12.30.2007

Live From the South Pacific

I'm transferring some older blogs from my myspace account before I delete it. Enjoy this golden oldie, originally posted 12/30/07:

I haven't done one of these in awhile, but I've been lamenting that I am really not keeping up with people's lives as well as I could or should, so here's one little post to update anyone who might stop by on what's going on with me lately.

I'm writing this while I wait for my laundry to finish so that I can start packing to fly back to Los Angeles tomorrow; I've spent the last seven or eight days in Hawai'i visiting future in-laws and it's been amazing.  They claim the weather is awful and apologize profusely every day, but 78 degrees and cloudy with the occasional rain storm is A-Okay in my book.  I'm awful at the photo part of vacations though; I've taken one picture, of Katrina's mouth, since I've been here.  It's not like there isn't awe-inpsiring scenery around every turn.  I just am too busy cooing like a slack-jawed yokel to remember to grab my little digital camera.  I need some new pics of Kat and I though, so hopefully we'll snap a few today.

I still get the occasional confused text message, email, or phone call so I'll put it on blast:  I'm engaged!  Kat and I met in May in Manhattan Beach and just clicked.  All that bizarre movie stuff about "just knowing" and actually being in love and feeling loved is true.  You just have to go through a lot of interesting relationships looking for it before you really discover it, I suppose.

Of course since she moved in with me from New York we've fought like cats and dogs, but I think that's the adjustment from being alone and not living with a female for quite a few years to suddenly sharing a bed with someone again.  It's also her first time co-habitating so there will be arguments, paradigms broken, views skewed, etc.  It's all worth it though.

The wedding's set for October 19, 2008 and will be in Hawaii.  We're scouting for locations today, as a matter of fact.  I'm pretty sure we have it nailed down, but obviously getting to see it while we're on the island would be a big plus and help us commit the investment, which Kat's generous generous parents have put forth as a wedding gift.

That reminds me:  my new in-laws are amazing.  I am acquiring a seemingly indifferent brother-in-law and his wife, as well as their adorable daughter (I'm an uncle!  Sorta!), a hilarious and intensely creative and amazing sister-in-law who I think I connect with in such a way that it makes Kat a little jealous, and the kindest, most loving and generous parents you could hope to meet.  Seriously.  I've never been treated so well as a guest and it almost makes me self conscious that I've never treated my guests this way.  My new family is golden, man.  Having a reason to jet out to Hawaii a few times a year isn't bad either.

On my side of things, my parents are finalizing a divorce they've been inevitably careening towards for the last year and a half.  It's been awful, and magnified by the fact that I feel guilty for being across the country while they sort things out and move.  My dad is getting an apartment near his work and my mom is buying a house somewhere near the old one, I think.  There's just no way to feel okay about it.  I keep telling myself I'm 26 and out of the house and it shouldn't hurt so much but it does.  Not to mention that every spat Kat and I have is amplified in my head to the point where I see us divorcing in 27 years because I left the toilet seat up or something similarly ridiculous.  It's got me all scattered and frantic and manic and I am very thankful Kat can see through the drama to why I am acting so weird and put up with me.  It's time for some pretty intense introspection and therapy, I think.

Back in LA, my cousin Greg is moving back home to the St.
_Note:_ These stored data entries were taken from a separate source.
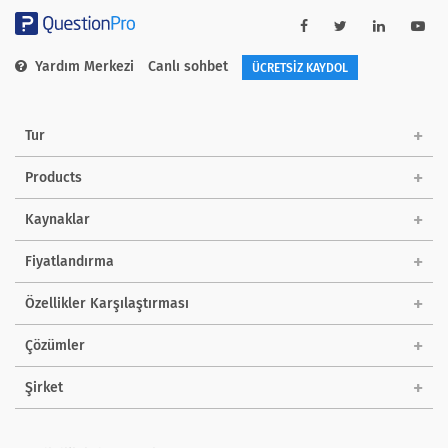
Yardım Merkezi
Canlı sohbet
ÜCRETSİZ KAYDOL
Tur
Products
Kaynaklar
Fiyatlandırma
Özellikler Karşılaştırması
Çözümler
Şirket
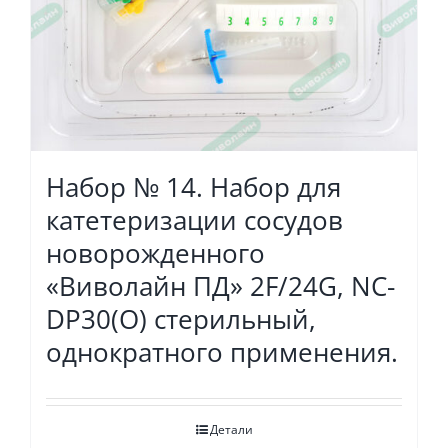
Набор № 14. Набор для
катетеризации сосудов
новорожденного
«Виволайн ПД» 2F/24G, NC-
DP30(O) стерильный,
однократного применения.
Детали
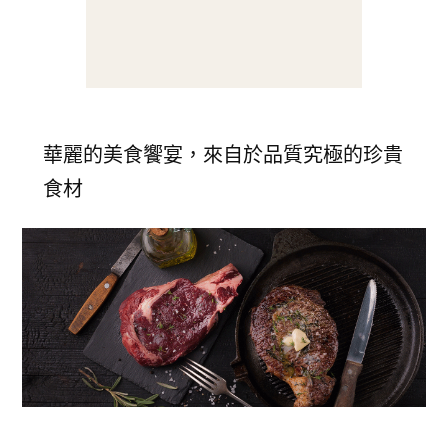
華麗的美食饗宴，來自於品質究極的珍貴
食材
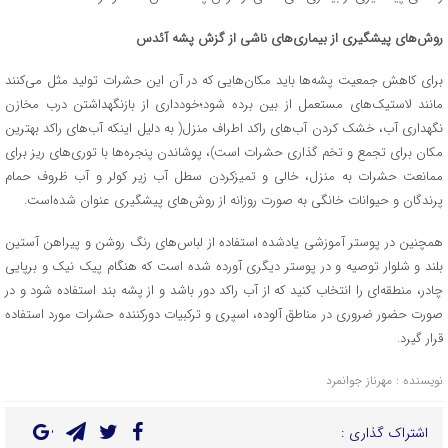
روش‌های پیشگیری از بیماری‌های ناشی از گزش پشه آئدس
برای کاهش جمعیت پشه‌ها باید مکان‌هایی که در آن این حشرات تولید مثل می‌کنند
مانند لاستیک‌های مستعمل از بین برده شود؛خودداری از بازنگهداشتن درب مخازن
نگهداری آب، خشک کردن آب‌های راکد اطراف منزل( به دلیل اینکه آب‌های راکد بهترین
مکان برای تجمع و تخم گذاری حشرات است)، پوشاندن پنجره‌ها با توری‌های ریز برای
ممانعت حشرات به منزل، خالی و تمیزکردن سطل آب زیر کولر و آب ظروف حمام
پرندگان و حیوانات خانگی به صورت روزانه از روش‌های پیشگیری عنوان شده‌است.
همچنین در پوستر آموزشی یادشده استفاده از لباس‌های رنگ روشن و پیراهن آستین
بلند و شلوار توصیه و در پوستر دیگری آورده شده است که هنگام پیک نیک و برپایی
چادر، منطقه‌ای را انتخاب کنید که از آب راکد دور باشد و از پشه بند استفاده شود و در
صورت حضور ضروری در مناطق آلوده، اسپری و ترکبیات دورکننده حشرات مورد استفاده
قرار گیرد.
نویسنده : مهرناز جوانمرد
اشتراک گذاری :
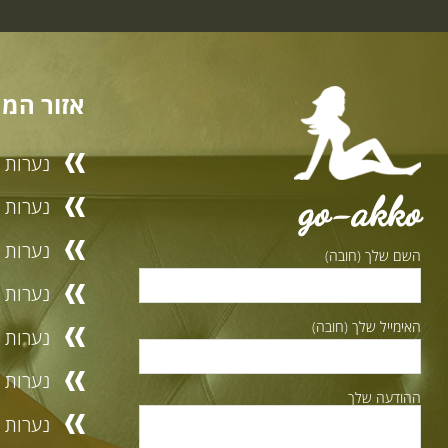
אזור המר
נערות ל
go-akko
נערות ל
נערות ל
השם שלך (חובה)
נערות ל
האימייל שלך (חובה)
נערות לי
נערות ל
ההודעה שלך
נערות ל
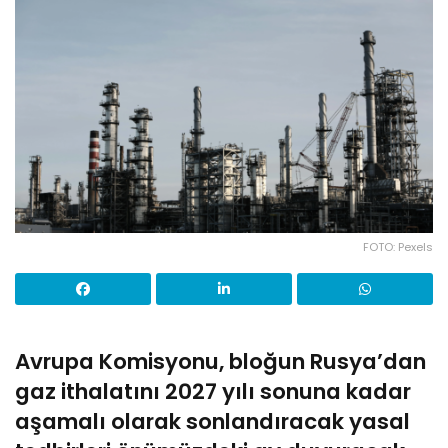
FOTO: Pexels
Avrupa Komisyonu, bloğun Rusya’dan
gaz ithalatını 2027 yılı sonuna kadar
aşamalı olarak sonlandıracak yasal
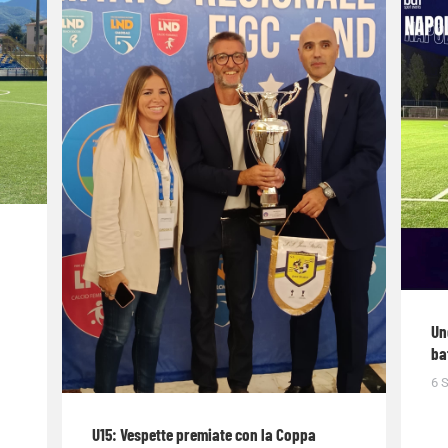
Un
ba
6 
U15: Vespette premiate con la Coppa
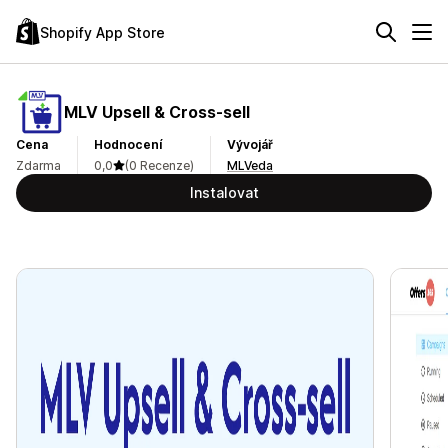
Shopify App Store
MLV Upsell & Cross‑sell
Cena
Hodnocení
Vývojář
Zdarma
0,0
(0 Recenze)
MLVeda
Instalovat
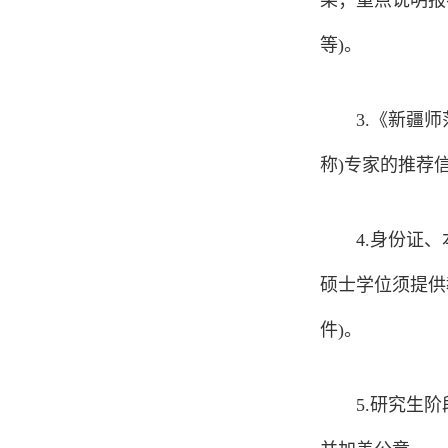
果；重点说明报
等)。
3.《新疆
称)专家的推荐
4.身份证
硕士学位须提供
件)。
5.研究生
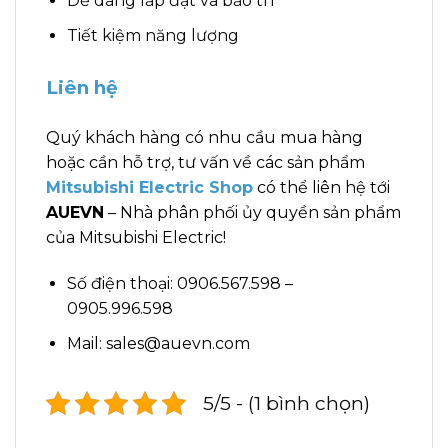
Dễ dàng lắp đặt và bảo trì
Tiết kiệm năng lượng
Liên hệ
Quý khách hàng có nhu cầu mua hàng
hoặc cần hỗ trợ, tư vấn về các sản phẩm
Mitsubishi Electric Shop
có thể liên hệ tới
AUEVN
– Nhà phân phối ủy quyền sản phẩm
của Mitsubishi Electric!
Số điện thoại: 0906.567.598 –
0905.996.598
Mail: sales@auevn.com
5/5 - (1 bình chọn)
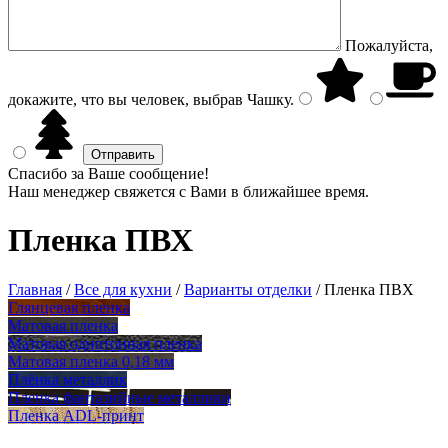
Пожалуйста,
докажите, что вы человек, выбрав
Чашку
.
Спасибо за Ваше сообщение!
Наш менеджер свяжется с Вами в ближайшее время.
Пленка ПВХ
Главная
/
Все для кухни
/
Варианты отделки
/
Пленка ПВХ
Глянцевая пленка
Матовая пленка
Матовая однотонная пленка
Матовая пленка 0,18 мм
Плёнка металлик
Пленка фантазийные металлики
Пленка ADL-принт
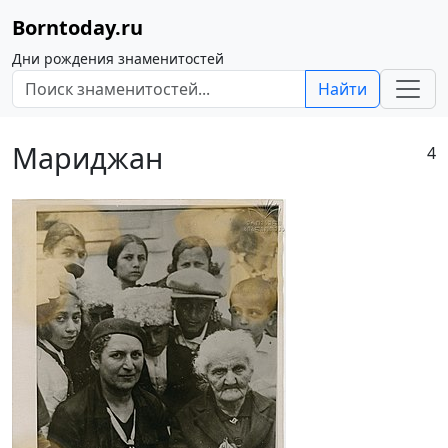
Borntoday.ru
Дни рождения знаменитостей
Найти
Мариджан
4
Louis area.  He's been out in SoCal for three years or so, and said it was about time for him to head back, but I can't help feel like his decision was sped up by my arriving.  Maybe it's just me piling on some more guilt to carry around.  I don't know.  Either way, Kat and I are looking for apartments in Los Angeles near my work and will be in a new place by February.  Hopefully we'll have a place big enough so people can come crash once in awhile.

Kat bought me Improv classes at the Upright Citizens Brigade theatre.  It's something I've always wanted and have talked about doing since I got to LA but could never seem to pull the trigger on.  Now I've got no excuses and I'm looking forward to meeting some like-minded writers in the area and honing my skills, or at least discovering if I have skills.

That's the news from Holualoa, HI I suppose.  Drop me a line, text or call me sometime if you get the urge.  The two hour time difference can be a pain with my Midwestern friends occasionally but it all works out eventually.  Take care and let me know what's going on with you sometime.